The tools/ directory, which contains evaluation tools and scripts, is actually this repo, integrated as a Git submodule (so that it can be shared across related projects). Change into the pyserini subdirectory and build as follows (you might get warnings, but okay to ignore):

cd tools/eval && tar xvfz trec_eval.9.0.4.tar.gz && cd trec_eval.9.0.4 && make && cd ../../..
cd tools/eval/ndeval && make && cd ../../..

Then, in the pyserini clone, use pip to add an "editable" installation, as follows:

pip install -e .

You'll need to download the Spacy English model to reproduce tasks such as LTR Filtering for MS MARCO Passage.

python -m spacy download en_core_web_sm

Next, you'll need to clone and build Anserini. It makes sense to put both pyserini/ and anserini/ in a common folder. After you've successfully built Anserini, copy the fatjar, which will be target/anserini-X.Y.Z-SNAPSHOT-fatjar.jar into pyserini/resources/jars/. As with the pip installation, a potential source of frustration is incompatibility among different versions of underlying dependencies.
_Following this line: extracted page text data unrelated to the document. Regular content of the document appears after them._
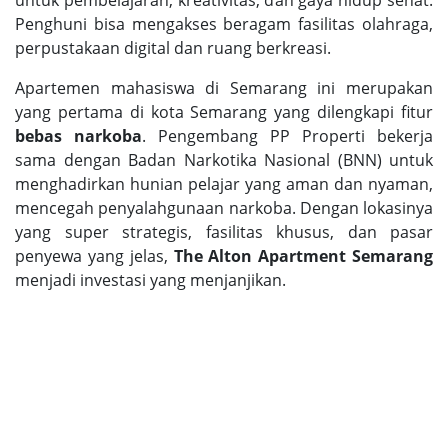
untuk pembelajaran, kreativitas, dan gaya hidup sehat.
Penghuni bisa mengakses beragam fasilitas olahraga,
perpustakaan digital dan ruang berkreasi.
Apartemen mahasiswa di Semarang ini merupakan
yang pertama di kota Semarang yang dilengkapi fitur
bebas narkoba
. Pengembang PP Properti bekerja
sama dengan Badan Narkotika Nasional (BNN) untuk
menghadirkan hunian pelajar yang aman dan nyaman,
mencegah penyalahgunaan narkoba. Dengan lokasinya
yang super strategis, fasilitas khusus, dan pasar
penyewa yang jelas,
The Alton Apartment Semarang
menjadi investasi yang menjanjikan.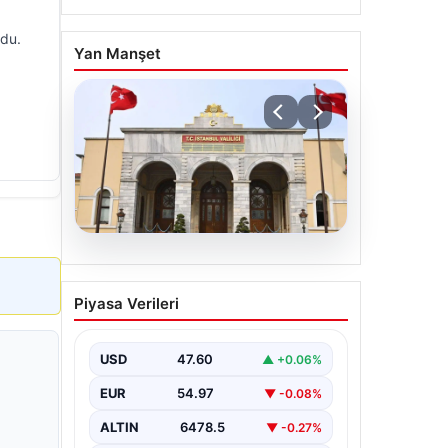
ldu.
Yan Manşet
05.08.2026
İstanbul Valiliğinden
Piyasa Verileri
Dolandırıcılık Uyarısı:
Sahte Sosyal Medya
Hesaplarına Dikkat
USD
47.60
▲ +0.06%
İstanbul Valiliği, vatandaşları ve
EUR
54.97
▼ -0.08%
kamuoyunu bilinçlendirmek amacıyla
önemli bir uyarı yayımladı. Valilikten
ALTIN
6478.5
▼ -0.27%
yapılan açıklamada,…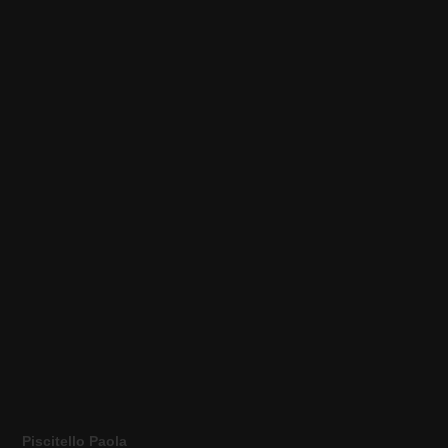
Piscitello Paola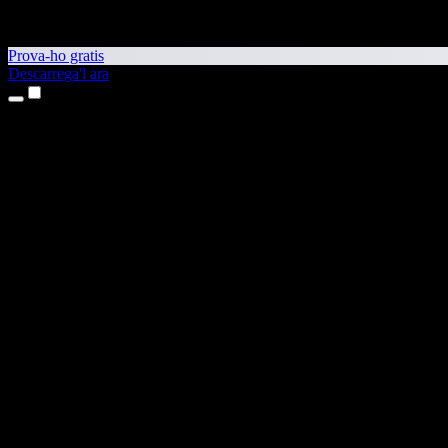
Prova-ho gratis
Descarrega'l ara
Productes
Text a veu
Aplicacions per a iPhone i iPad
Aplicació per a Android
Extensió per al Chrome
Extensió per a l'Edge
Aplicació web
Aplicació per al Mac
Aplicació per al Windows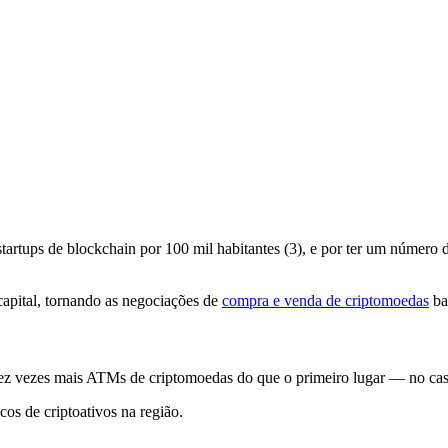
tartups de blockchain por 100 mil habitantes (3), e por ter um número
apital, tornando as negociações de
compra e venda de criptomoedas
bas
dez vezes mais ATMs de criptomoedas do que o primeiro lugar — no caso
icos de criptoativos na região.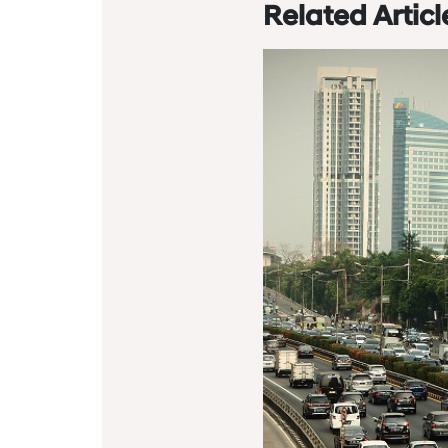
Related Articl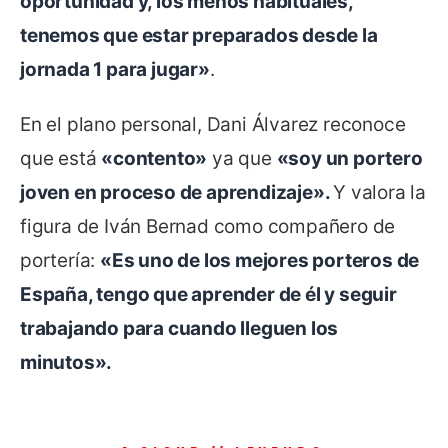
oportunidad y, los menos habituales,
tenemos que estar preparados desde la
jornada 1 para jugar»
.
En el plano personal, Dani Álvarez reconoce
que está
«contento»
ya que
«soy un portero
joven en proceso de aprendizaje».
Y valora la
figura de Iván Bernad como compañero de
portería:
«Es uno de los mejores porteros de
España, tengo que aprender de él y seguir
trabajando para cuando lleguen los
minutos».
You can confirm everything is working by running the unit tests:

python -m unittest

Assuming all tests pass, you should be ready to go!

Troubleshooting Tips

  • The above guide handles JVM installation via conda. If you are using your own Java environment and get an error about Java version mismatch, it's likely an issue with your JAVA_HOME environmental variable. In bash, use echo $JAVA_HOME to find out what the environmental variable is currently set to, and use export JAVA_HOME=/path/to/java/home to change it to the correct path. On a Linux system, the correct path might look something like /usr/lib/jvm/java-21. Unfortunately, we are unable to offer more concrete advice since the actual path depends on your OS, which JDK you're using, and a host of other factors.
  • On Apple's M-series processors, make sure you've installed the ARM-based release of Conda instead of the Intel-based release.

Internal Notes

At the University of Waterloo, we have two (CPU) development servers, tuna and orca. Note that on these two servers, the root disk (where your home directory is mounted) doesn't have much space. So, you need to set pyserini cache path to scratch space.

  • For tuna, create the dir /tuna1/scratch/{username}
  • For orca, create the dir /store/scratch/{username}

Set the PYSERINI_CACHE environment variable to point to the directory you created above.